An arched entryway leads into the high walled courtyard of this miracle field. Just outside this entrance we were very much surprised to find a troupe of Native Americans dressed in their best feather headdresses and leather tunics, playing pipe and drum for the tourist crowds. Inside the courtyard, the right hand side was cast in deep shade, and lined with stalls selling scarves, postcards, magnets, little statues of the building that lay just a little distance away. We located the office to buy tickets for the tower, a timed entrance, prices set to somewhat reduce the crowds. In the mean time, we explored the green grass lawns where, as in any sun drenched park in Italy, young couples lay in the grass. We visited the cathedral, squinting at the bright pure white exterior of all 3 buildings in the afternoon light.
The tower itself is set into a bit of a pit, not having merely leaned to one side, but also having settle all together, so that you must descend a few stairs to the doorway, before you can climb up. Climbing the 294 steps to the top is not just a little like walking on sliding belts in a carnival fun house. because the building leans so, as you circle round and round up the tower, you lean first to this side, then that. Without the visual cues of the outside, and due probably in part to our general assumption that steps are level, it is difficult to recognize the shift until you find yourself almost falling upon the opposite wall, and so round and round, back and forth, like so many upside down pendulums we went. The stumbling steps of countless tourists have worn into the marble steps smooth dimples. With a brief stop about midway up to explore the outside of the tower, and presumably to let the previous group head back down, we found ourselves at the heady slopping height of the tower.
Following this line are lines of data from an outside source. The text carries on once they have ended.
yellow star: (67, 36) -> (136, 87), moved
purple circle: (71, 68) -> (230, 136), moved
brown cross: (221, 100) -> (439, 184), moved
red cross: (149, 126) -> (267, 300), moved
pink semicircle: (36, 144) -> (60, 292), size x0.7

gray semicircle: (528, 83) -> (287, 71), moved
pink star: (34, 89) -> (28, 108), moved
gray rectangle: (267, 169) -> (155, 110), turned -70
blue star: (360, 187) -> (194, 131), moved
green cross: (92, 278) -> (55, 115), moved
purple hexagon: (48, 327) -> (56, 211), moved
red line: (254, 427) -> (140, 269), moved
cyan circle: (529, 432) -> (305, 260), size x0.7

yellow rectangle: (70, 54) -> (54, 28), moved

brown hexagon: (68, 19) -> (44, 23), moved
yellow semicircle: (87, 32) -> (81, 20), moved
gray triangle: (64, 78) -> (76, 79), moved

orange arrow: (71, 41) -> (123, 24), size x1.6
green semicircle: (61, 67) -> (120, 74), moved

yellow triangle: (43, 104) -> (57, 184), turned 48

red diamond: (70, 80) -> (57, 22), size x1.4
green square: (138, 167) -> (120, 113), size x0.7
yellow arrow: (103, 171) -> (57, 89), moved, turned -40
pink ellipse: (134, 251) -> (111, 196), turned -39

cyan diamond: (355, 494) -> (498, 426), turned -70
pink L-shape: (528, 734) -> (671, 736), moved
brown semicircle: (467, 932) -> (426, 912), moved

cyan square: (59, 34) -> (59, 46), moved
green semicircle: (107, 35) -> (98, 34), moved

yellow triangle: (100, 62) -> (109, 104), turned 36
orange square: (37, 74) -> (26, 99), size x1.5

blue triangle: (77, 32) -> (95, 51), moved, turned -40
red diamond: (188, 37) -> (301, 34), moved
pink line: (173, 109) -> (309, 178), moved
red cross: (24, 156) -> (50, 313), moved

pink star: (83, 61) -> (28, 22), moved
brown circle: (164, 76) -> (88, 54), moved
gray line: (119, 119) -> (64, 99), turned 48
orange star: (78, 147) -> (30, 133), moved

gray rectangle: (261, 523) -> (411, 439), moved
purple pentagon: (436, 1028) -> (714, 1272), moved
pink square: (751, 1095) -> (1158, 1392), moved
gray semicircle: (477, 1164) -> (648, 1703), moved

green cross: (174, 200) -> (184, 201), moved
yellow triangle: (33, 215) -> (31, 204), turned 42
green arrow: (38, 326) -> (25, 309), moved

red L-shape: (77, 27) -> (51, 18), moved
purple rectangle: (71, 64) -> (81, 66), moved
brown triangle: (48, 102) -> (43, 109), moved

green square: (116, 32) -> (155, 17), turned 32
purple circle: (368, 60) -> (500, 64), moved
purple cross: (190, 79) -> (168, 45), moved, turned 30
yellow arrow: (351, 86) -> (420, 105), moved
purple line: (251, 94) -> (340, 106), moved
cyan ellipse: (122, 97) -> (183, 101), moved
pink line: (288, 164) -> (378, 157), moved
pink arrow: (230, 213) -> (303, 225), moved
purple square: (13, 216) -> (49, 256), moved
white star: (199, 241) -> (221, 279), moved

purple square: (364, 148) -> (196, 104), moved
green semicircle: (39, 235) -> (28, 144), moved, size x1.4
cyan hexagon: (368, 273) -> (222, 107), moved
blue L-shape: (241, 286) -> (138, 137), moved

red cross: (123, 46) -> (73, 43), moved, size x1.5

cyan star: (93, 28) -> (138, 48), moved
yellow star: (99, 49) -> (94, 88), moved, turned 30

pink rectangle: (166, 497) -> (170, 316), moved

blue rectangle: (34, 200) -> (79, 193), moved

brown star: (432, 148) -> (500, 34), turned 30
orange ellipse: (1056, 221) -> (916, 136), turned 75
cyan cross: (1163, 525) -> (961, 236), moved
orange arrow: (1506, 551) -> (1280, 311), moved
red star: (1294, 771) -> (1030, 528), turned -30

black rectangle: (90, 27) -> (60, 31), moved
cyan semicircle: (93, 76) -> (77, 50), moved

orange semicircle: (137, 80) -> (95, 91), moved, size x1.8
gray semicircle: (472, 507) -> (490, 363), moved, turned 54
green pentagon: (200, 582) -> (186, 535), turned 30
Below, the afternoon crowds throng along the little shops, the locals doze, and beyond the reach of my ear through so much interfering sound, a flute and drums play music not at all native to this land, in costumes wildly out of place. And in all honesty, I do not feel like a tourist, sheepishly taking in the typical sites. I feel like an audience member at a comedy play. Let in on the farce, this fun house of marble 700 years in the making, waiting patiently for me and others like me, with the proper sense of humor, to come and see the show.